Cystic fibrosis is a genetic condition that you are born with. It is not contagious, but it does make you more likely to have serious infections, especially in the lungs. Over time, cystic fibrosis can lead to other health problems, such as diabetes and weakened bones.

Cystic fibrosis cannot be cured. But new treatments allow many people to live longer as adults.

What happens when you have cystic fibrosis?

Over time, cystic fibrosis clogs or damages certain organs in the body.

Lungs. Lung disease and chronic lung infections can become serious.

Pancreas. The pancreas is often clogged and unable to process nutrients. The body then has trouble absorbing fats and the vitamins and minerals they carry, which causes malnutrition. Pancreas problems can also lead to diabetes.

Sweat glands. Cystic fibrosis can cause a person to become easily dehydrated or to have very low salt levels.

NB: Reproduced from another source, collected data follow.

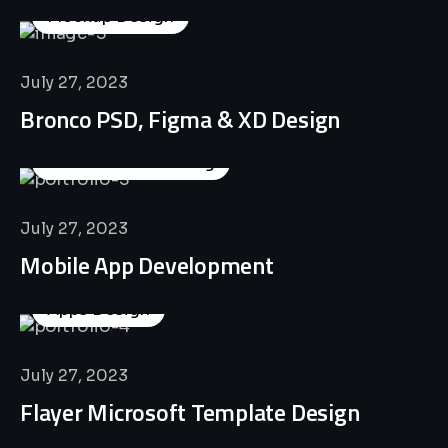
Mockup Design
July 27, 2023
Bronco PSD, Figma & XD Design
Business Consulting
July 27, 2023
Mobile App Development
Apps Design
July 27, 2023
Flayer Microsoft Template Design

Reproductive organs. This condition can affect people's ability to have children.

Skeletal system. People who have cystic fibrosis may have weaker bones than other people. This is because their bones contain lower levels of minerals. Weakened bones can lead to bone fractures or osteoporosis. Cystic fibrosis can also cause swollen or painful joints (arthropathy or arthritis).

How is cystic fibrosis treated?

Cystic fibrosis treatment usually includes:

  • Daily lung care to slow down lung damage, help prevent infection, and improve breathing. Airway clearance techniques, exercise, and medicines help clear the lungs.
  • Daily digestive therapy with enzymes that help the body absorb nutrients from food. You also need specific vitamins and high-calorie food to keep up your energy and weight.
  • Medicines to prevent or fight infection.

To be as healthy as possible, follow your daily treatment plan. Have regular checkups and tests, and call your doctor right away when you are feeling worse or have new symptoms.

As cystic fibrosis gets worse, you may need oxygen therapy or supported ventilation at home. Hospital care for infection and lung damage is common. For advanced disease, a lung transplant may improve your quality of life for a period of time.

Ask your doctor about palliative care and advance directives.

  • Palliative care focuses on improving your quality of life—not just in your body, but also in your mind and spirit.
  • Preparing advance directives, such as a living will and a medical power of attorney, is a good idea. In a living will, you describe the care you want if something happens to you and you cannot speak for yourself. In a medical power of attorney, you choose a person to make medical decisions for you if you cannot speak for yourself. Share your wishes with your doctor and family or close friends.

How can you care for yourself at home?

Home treatment can make you feel better and live longer.

  • Eat a varied diet that is high in calories.
  • Drink lots of fluids and eat salty foods. Cystic fibrosis makes your body lose too much salt and water.
  • Get aerobic exercise to help loosen mucus and improve oxygen flow. Your doctor can tell you what is best for you.
  • Do your daily airway clearance therapy.
  • Get a yearly flu vaccine and the pneumococcal vaccine. Stay up to date on your COVID-19 vaccines.
  • Avoid smoke.
  • Join a cystic fibrosis support group, and spend time with family and friends.
  • Think about joining a clinical trial of a new cystic fibrosis therapy. Many new medicines are being studied for cystic fibrosis.